How to check for DPM performance issues while backing-up to disk
In such a DPM Performance issue while backing-up to disk, you will need to check a variety of steps, like the following:
- Check the Resource monitor on both the DPM server and the protected computer and select DPMRA and System processes during a Consistency Check. Check the disk IO and see if you have any bottleneck.
- Double-check the replica size and make sure you have enough space allocated.
- Involve the storage/disk vendor/manufacturer to further check for any hardware issues.
- Check for any errors on the VSS writers on the DPM server, by running the VSSADMIN LIST PROVIDERS and VSSADMIN LIST WRITERS .
- Check for any errors in the Event Viewer of the DPM and the target computer logs..
- Check for any issues with the transfer rates on your disks. (Test with some file Copy > paste operations, between the disks by using a lot of big and different types of files.

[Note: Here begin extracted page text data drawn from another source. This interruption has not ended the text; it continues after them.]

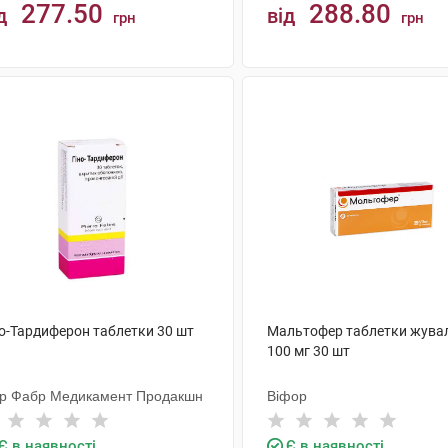
277.50
288.80
д
від
грн
грн
КУПИТИ
КУПИТИ
но-Тардиферон таблетки 30 шт
Мальтофер таблетки жува
100 мг 30 шт
єр Фабр Медикамент Продакшн
Віфор
Є в наявності
Є в наявності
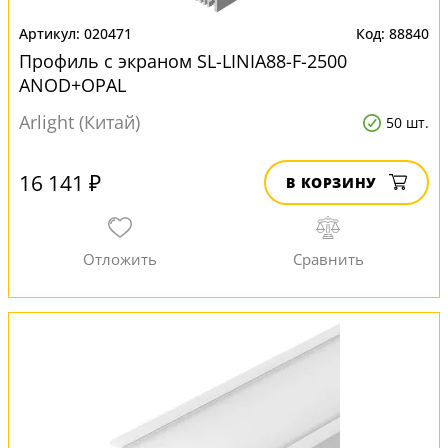
020471
88840
Профиль с экраном SL-LINIA88-F-2500
ANOD+OPAL
Arlight (Китай)
50 шт.
16 141 ₽
В КОРЗИНУ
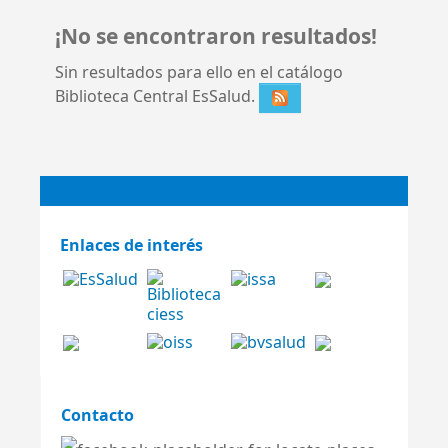
¡No se encontraron resultados!
Sin resultados para ello en el catálogo
Biblioteca Central EsSalud.
Enlaces de interés
Contacto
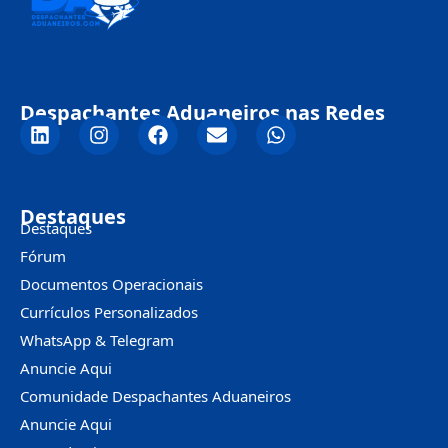
Despachantes Aduaneiros nas Redes
Destaques
Destaques
Fórum
Documentos Operacionais
Currículos Personalizados
WhatsApp & Telegram
Anuncie Aqui
Comunidade Despachantes Aduaneiros
Anuncie Aqui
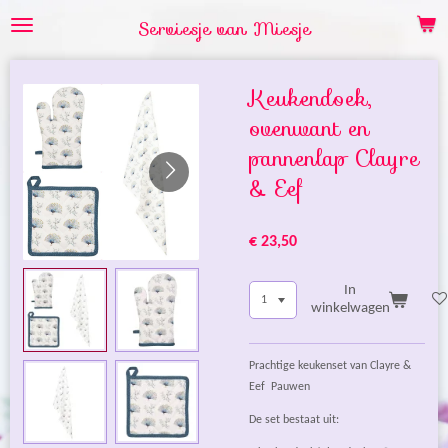
Ga
Serviesje van Miesje
direct
naar
de
Keukendoek,
hoofdinhoud
ovenwant en
pannenlap Clayre
& Eef
€ 23,50
In
winkelwagen
Prachtige keukenset van Clayre &
Eef Pauwen
De set bestaat uit:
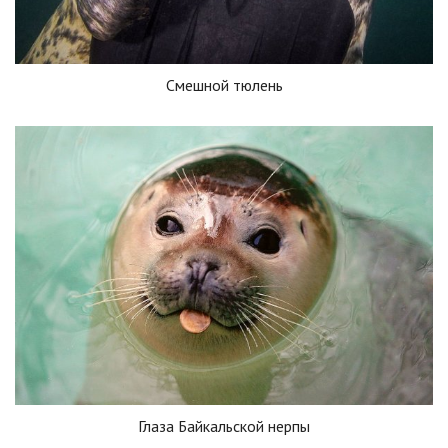
Смешной тюлень
Глаза Байкальской нерпы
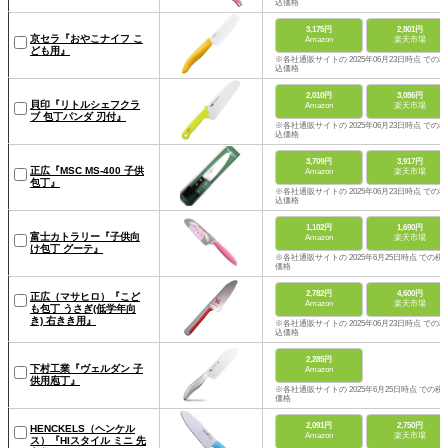
込価格
3,175円
2,801円
京セラ『おやこナイフ こ
Amazon
楽天市場
ども用』
※各社通販サイトの 2025年06月23日時点 での税
込価格
2,010円
3,086円
貝印『リトルシェフクラ
Amazon
楽天市場
ブ 包丁パンダ 刃付』
※各社通販サイトの 2025年06月23日時点 での税
込価格
3,709円
3,917円
正広『MSC MS-400 子供
Amazon
楽天市場
包丁』
※各社通販サイトの 2025年06月23日時点 での税
込価格
1,102円
1,690円
富士カトラリー『子供向
Amazon
楽天市場
け包丁 グーテ』
※各社通販サイトの 2025年6月25日時点 での税
価格
2,782円
4,600円
正広（マサヒロ）『こど
Amazon
楽天市場
も包丁 うさぎ(低学年向
き) 右きき用』
※各社通販サイトの 2025年06月23日時点 での税
込価格
2,285円
下村工業『ヴェルダン 子
Amazon
供用庖丁』
※各社通販サイトの 2025年6月25日時点 での税
価格
2,091円
2,750円
HENCKELS（ヘンケル
Amazon
楽天市場
ス）『HIスタイル ミニ 先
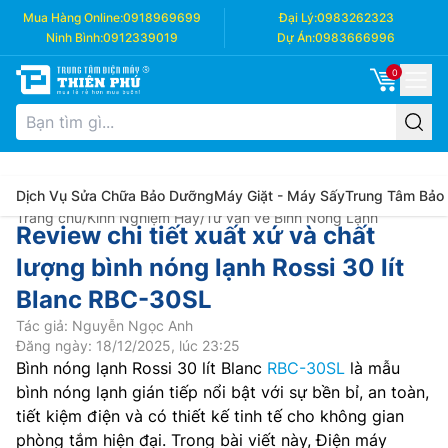
Mua Hàng Online:
0918969699
Đại Lý:
0983262323
Ninh Bình:
0912339019
Dự Án:
0983666996
0
Dịch Vụ Sửa Chữa Bảo Dưỡng
Máy Giặt - Máy Sấy
Trung Tâm Bảo
Trang chủ
/
Kinh Nghiệm Hay
/
Tư vấn về Bình Nóng Lạnh
Review chi tiết xuất xứ và chất
lượng bình nóng lạnh Rossi 30 lít
Blanc RBC-30SL
Tác giả: Nguyễn Ngọc Anh
Đăng ngày: 18/12/2025, lúc 23:25
Bình nóng lạnh Rossi 30 lít Blanc
RBC-30SL
là mẫu
bình nóng lạnh gián tiếp nổi bật với sự bền bỉ, an toàn,
tiết kiệm điện và có thiết kế tinh tế cho không gian
phòng tắm hiện đại. Trong bài viết này, Điện máy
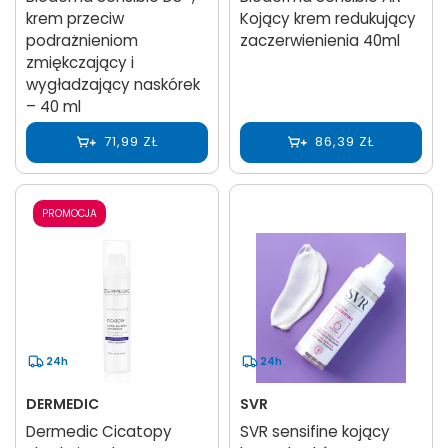
krem przeciw
Kojący krem redukujący
podrażnieniom
zaczerwienienia 40ml
zmiękczający i
wygładzający naskórek
– 40 ml
71,99 ZŁ
86,39 ZŁ
PROMOCJA
24h
24h
DERMEDIC
SVR
Dermedic Cicatopy
SVR sensifine kojący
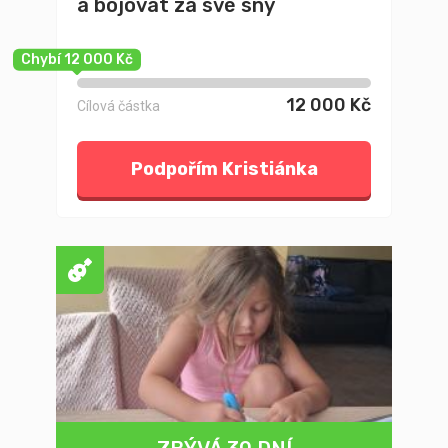
a bojovat za své sny
Chybí 12 000 Kč
12 000 Kč
Cílová částka
Podpořím Kristiánka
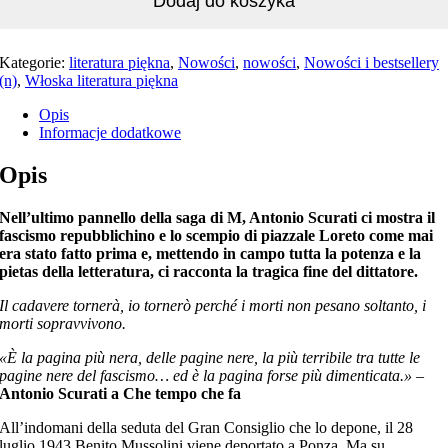
Dodaj do koszyka
Kategorie:
literatura piękna
,
Nowości
,
nowości
,
Nowości i bestsellery
(n)
,
Włoska literatura piękna
Opis
Informacje dodatkowe
Opis
Nell’ultimo pannello della saga di M, Antonio Scurati ci mostra il
fascismo repubblichino e lo scempio di piazzale Loreto come mai
era stato fatto prima e, mettendo in campo tutta la potenza e la
pietas della letteratura, ci racconta la tragica fine del dittatore.
Il cadavere tornerà, io tornerò perché i morti non pesano soltanto, i
morti sopravvivono.
«È la pagina più nera, delle pagine nere, la più terribile tra tutte le
pagine nere del fascismo… ed è la pagina forse più dimenticata.»
–
Antonio Scurati a Che tempo che fa
All’indomani della seduta del Gran Consiglio che lo depone, il 28
luglio 1943 Benito Mussolini viene deportato a Ponza. Ma su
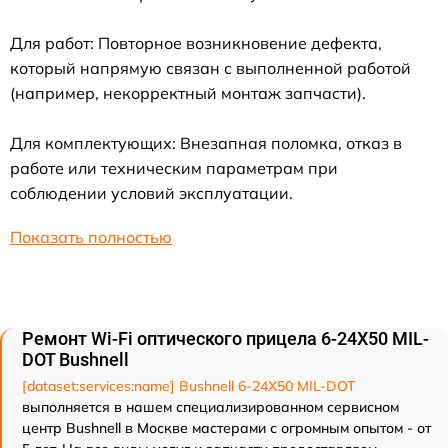
Для работ: Повторное возникновение дефекта,
который напрямую связан с выполненной работой
(например, некорректный монтаж запчасти).
Для комплектующих: Внезапная поломка, отказ в
работе или техническим параметрам при
соблюдении условий эксплуатации.
Показать полностью
Ремонт Wi-Fi оптического прицела 6-24X50 MIL-
DOT Bushnell
[dataset:services:name] Bushnell 6-24X50 MIL-DOT
выполняется в нашем специализированном сервисном
центр Bushnell в Москве мастерами с огромным опытом - от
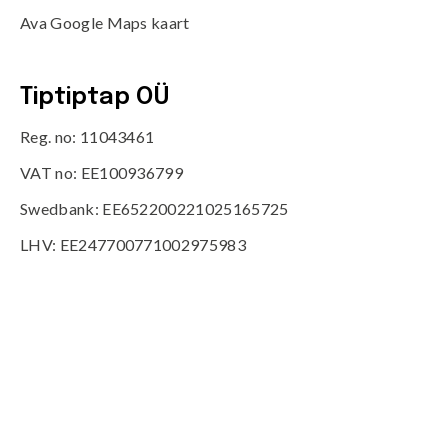
Ava Google Maps kaart
Tiptiptap OÜ
Reg. no: 11043461
VAT no: EE100936799
Swedbank: EE652200221025165725
LHV: EE247700771002975983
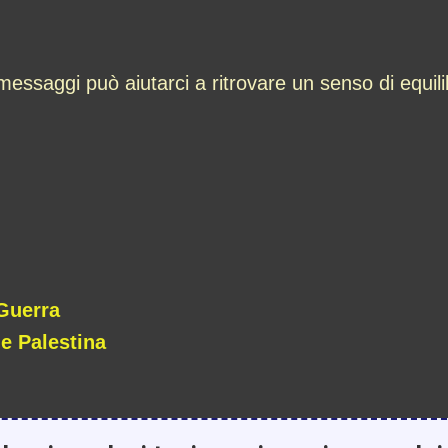
ssaggi può aiutarci a ritrovare un senso di equilibr
Guerra
e Palestina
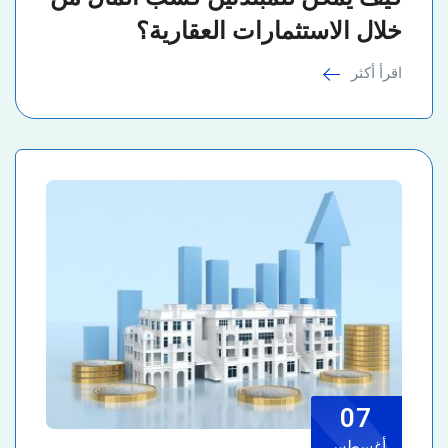
خلال الاستثمارات العقارية؟
اقرأ أكثر
07
أغسطس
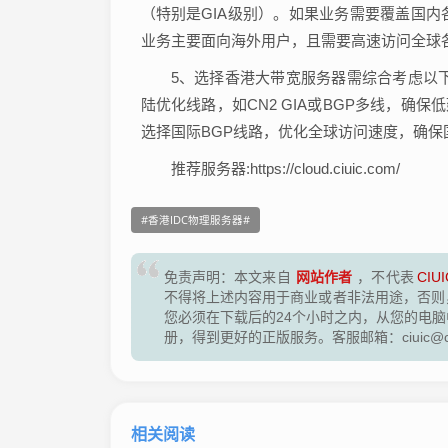
（特别是GIA级别）。如果业务需要覆盖国内
业务主要面向海外用户，且需要高速访问全球
5、选择香港大带宽服务器需综合考虑以
陆优化线路，如CN2 GIA或BGP多线，确保
选择国际BGP线路，优化全球访问速度，确保
推荐服务器:https://cloud.ciuic.com/
香港IDC物理服务器
网站作者
免责声明：本文来自
，不代表
CIUI
不得将上述内容用于商业或者非法用途，否则
您必须在下载后的24个小时之内，从您的电
册，得到更好的正版服务。客服邮箱：ciuic@ciu
相关阅读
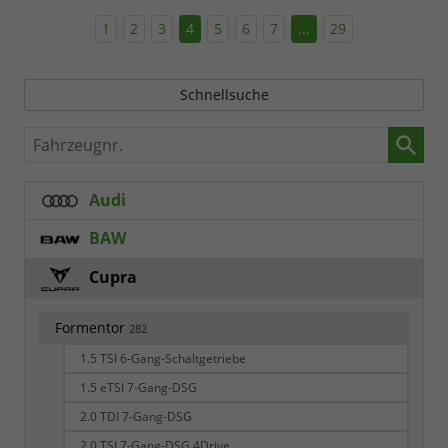
1
2
3
4
5
6
7
...
29
Schnellsuche
Fahrzeugnr.
Audi
BAW
Cupra
Formentor
282
1.5 TSI 6-Gang-Schaltgetriebe
1.5 eTSI 7-Gang-DSG
2.0 TDI 7-Gang-DSG
2.0 TSI 7-Gang-DSG 4Drive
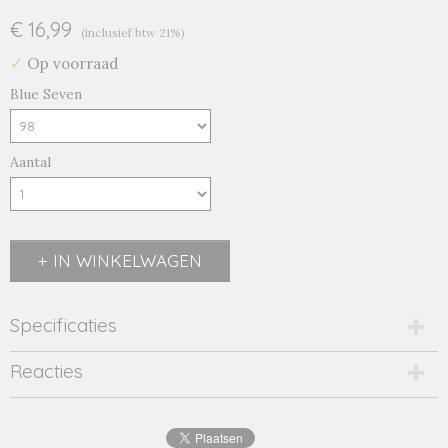
€ 16,99
(inclusief btw 21%)
✓
Op voorraad
Blue Seven
Aantal
IN WINKELWAGEN
Specificaties
Productcode
Reacties
1985-11088
EAN code
4063948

A datasource with many small files will usually take longer than a datasource with fewer, larger files.)
- Run the chkntfs command (If no switches are specified, chkntfs displays the status of the dirty bit for each drive) on your drives.
- Adjust the pagefile size to the recommended one for DPM: https://technet.microsoft.com/en-gb/library/hh757757.aspx
Pagefile |
1.5 times the amount of RAM on the computer. |
0.2 percent of the combined size of all recovery point volumes, in addition to the minimum requirement size (1.5 times the amount of RAM on the computer). |
Note: Because the consistency check only shows you the number of bytes you have transfered since the CC started, it may take an hour of CRC checking, to discover 1GB of data that has actually changed, so in that 1 hr, you will only see DPM transfer 1GB, that DOES NOT mean that the trasfer rate is 1GB / hr. It may go several hours and not transfer any data.
- You may try to disable the Last Access Time update on the DPM server and the protected servers and check again.
HKEY_LOCAL_MACHINE\SYSTEM\CurrentControlSet\Control\FileSystem
Value Name: NtfsDisableLastAccessUpdate
Data Type : REG_DWORD
Data : 1
- Check for any errors in the DPM logs:
This is the plan, in order to collect some DPM (Data Protection Manager) verbose logs (that way, the DPM log files will contain MUCH MORE logging to help troubleshoot issues). Make sure that no jobs are active or scheduled to run, while performing the following steps.To enable full VERBOSE logging add the following on both the primary and secondary DPM Server:
Go to the registry: HKLM\Software\Microsoft\Microsoft Data Protection Manager
Add a DWORD value, named: TraceLogLevel and set it to 0x43e
>Stop the DPM services that you want to enable verbose logging for.. ( DPM AccessManager Service, MSDPM service, etc..).
>Delete all the old logs.
The DPM SERVER 2010 (or if upgraded to DPM 2012) Logs are in the C:\Program files\Microsoft DPM\DPM\temp folder.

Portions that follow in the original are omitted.